Patterson Geyer: Houser San Francisco 14-0-3 (second choice is brass Houghton H-4)

Paxman 25 AND: San Francisco 16-0-2 (second choice is Moosewood B-16Y) (This horn is on my first two solo CDs, but the mouthpiece used then feels terrible now. The high range lays so flat. I must have been so strong then …).

Mirafone Kruspe: San Francisco 14-0-2 “Bella” (because it was loaned for a long while to Bella K.) (second choice Houghton H-1 with small shank)

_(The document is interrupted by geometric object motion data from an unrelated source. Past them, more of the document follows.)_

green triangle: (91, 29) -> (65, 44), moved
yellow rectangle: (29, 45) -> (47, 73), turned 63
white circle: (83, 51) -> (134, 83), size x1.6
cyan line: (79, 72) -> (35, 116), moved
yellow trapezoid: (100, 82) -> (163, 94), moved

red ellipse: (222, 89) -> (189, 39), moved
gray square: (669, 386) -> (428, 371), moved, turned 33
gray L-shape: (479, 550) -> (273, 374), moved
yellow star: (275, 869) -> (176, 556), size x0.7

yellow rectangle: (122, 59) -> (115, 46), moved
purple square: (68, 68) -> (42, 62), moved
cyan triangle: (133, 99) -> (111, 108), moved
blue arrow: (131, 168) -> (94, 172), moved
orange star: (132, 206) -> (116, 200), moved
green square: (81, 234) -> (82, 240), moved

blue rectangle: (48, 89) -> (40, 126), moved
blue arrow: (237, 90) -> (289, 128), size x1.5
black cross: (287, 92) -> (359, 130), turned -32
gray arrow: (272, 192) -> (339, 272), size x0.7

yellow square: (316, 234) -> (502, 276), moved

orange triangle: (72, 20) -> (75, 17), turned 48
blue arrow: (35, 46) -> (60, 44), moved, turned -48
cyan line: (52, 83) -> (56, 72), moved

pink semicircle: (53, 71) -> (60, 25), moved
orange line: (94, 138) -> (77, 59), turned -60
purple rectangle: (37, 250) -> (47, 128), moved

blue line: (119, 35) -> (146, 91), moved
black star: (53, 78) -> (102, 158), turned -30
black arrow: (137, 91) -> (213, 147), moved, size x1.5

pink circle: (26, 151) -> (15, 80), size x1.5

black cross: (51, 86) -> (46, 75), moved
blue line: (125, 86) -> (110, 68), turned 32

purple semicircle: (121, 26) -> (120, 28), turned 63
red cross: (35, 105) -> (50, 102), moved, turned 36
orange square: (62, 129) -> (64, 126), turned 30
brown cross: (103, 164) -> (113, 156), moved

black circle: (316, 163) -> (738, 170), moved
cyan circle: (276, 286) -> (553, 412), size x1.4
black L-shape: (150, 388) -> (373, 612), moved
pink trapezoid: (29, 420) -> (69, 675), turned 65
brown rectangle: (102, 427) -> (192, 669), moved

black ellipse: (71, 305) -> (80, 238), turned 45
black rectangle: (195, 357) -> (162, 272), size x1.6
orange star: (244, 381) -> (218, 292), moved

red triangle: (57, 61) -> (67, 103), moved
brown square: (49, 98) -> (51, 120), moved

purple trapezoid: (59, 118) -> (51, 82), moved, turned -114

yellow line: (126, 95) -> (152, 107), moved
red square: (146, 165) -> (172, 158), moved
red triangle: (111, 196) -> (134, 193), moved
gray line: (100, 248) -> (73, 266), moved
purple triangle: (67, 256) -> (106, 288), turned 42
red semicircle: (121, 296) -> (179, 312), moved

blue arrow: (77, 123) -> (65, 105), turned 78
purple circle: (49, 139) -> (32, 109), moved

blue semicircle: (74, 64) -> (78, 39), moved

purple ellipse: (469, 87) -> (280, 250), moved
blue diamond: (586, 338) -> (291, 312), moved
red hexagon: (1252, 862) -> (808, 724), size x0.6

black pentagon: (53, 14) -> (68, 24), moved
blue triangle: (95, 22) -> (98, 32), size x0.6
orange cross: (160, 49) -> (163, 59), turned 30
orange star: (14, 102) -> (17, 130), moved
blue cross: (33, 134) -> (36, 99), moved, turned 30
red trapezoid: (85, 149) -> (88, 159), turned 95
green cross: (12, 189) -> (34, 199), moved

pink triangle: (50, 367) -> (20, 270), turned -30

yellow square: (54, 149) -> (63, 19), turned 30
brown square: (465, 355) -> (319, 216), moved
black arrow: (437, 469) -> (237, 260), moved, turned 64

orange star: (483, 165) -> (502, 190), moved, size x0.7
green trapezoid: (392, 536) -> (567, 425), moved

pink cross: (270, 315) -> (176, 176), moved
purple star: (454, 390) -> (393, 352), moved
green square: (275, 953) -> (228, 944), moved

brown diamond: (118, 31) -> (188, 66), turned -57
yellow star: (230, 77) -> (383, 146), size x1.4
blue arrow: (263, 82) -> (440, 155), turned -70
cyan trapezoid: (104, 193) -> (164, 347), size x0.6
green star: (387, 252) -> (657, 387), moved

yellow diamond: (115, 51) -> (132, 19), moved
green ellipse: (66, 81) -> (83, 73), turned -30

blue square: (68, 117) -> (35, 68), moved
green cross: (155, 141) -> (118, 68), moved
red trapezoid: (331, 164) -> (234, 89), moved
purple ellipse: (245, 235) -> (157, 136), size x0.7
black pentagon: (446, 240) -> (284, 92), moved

Kruspe: San Francisco 14-0-2 “shiny” (second choice Houghton H-1)

Other “modern” horns

I don’t have my descant at home to test (likely I stick with the Moosewood BD on that), but I do have these two.

Paxman 83L triple: Moosewood BA (this is the horn and mouthpiece used on my trio CD, Table for Three).

Alexander single Bb: Houghton H-3 E+2

Historic horns

I have a variety of historic horns that I enjoy playing on. Getting this sorted out better has made practice on them even more enjoyable. For these horns, all of which play pretty well, it makes more sense to organize by mouthpiece, as some are used on multiple horns.

Moosewood AD: Mirafone bell (“Kruspe”) single horn

Moosewood B-12Y: Kruspe single F and King/Gumpert model conversion

Houghton H-3 EU stainless steel: Geyer single F

Houghton H-3 brass: Kalashen single F

Seraphinoff single horn/natural horn (used on my Rescued CD): Moosewood LCG (which was the mouthpiece used on the CD)

Moosewood AL: used on all the natural horns as a nice compromise mouthpiece. Moosewood LCG is also excellent.

So there it is in granular detail! How this holds up for me over the next year, who knows. It’s helpful to me though to document this stuff periodically. Hopefully some reader out there finds it helpful as well.